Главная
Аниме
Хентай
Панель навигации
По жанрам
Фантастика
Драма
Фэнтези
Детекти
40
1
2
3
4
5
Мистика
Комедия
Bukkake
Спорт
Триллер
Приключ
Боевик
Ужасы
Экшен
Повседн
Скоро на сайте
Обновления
○ ○ ○ ○ ○ ○ ○
• [EXERCISE BRIEF] Make an exact copy of the material above.

• [RESULT]
Главная
Аниме
Хентай
Панель навигации
По жанрам
Фантастика
Драма
Фэнтези
Детекти
40
1
2
3
4
5
Мистика
Комедия
Bukkake
Спорт
Триллер
Приключ
Боевик
Ужасы
Экшен
Повседн
Скоро на сайте
Обновления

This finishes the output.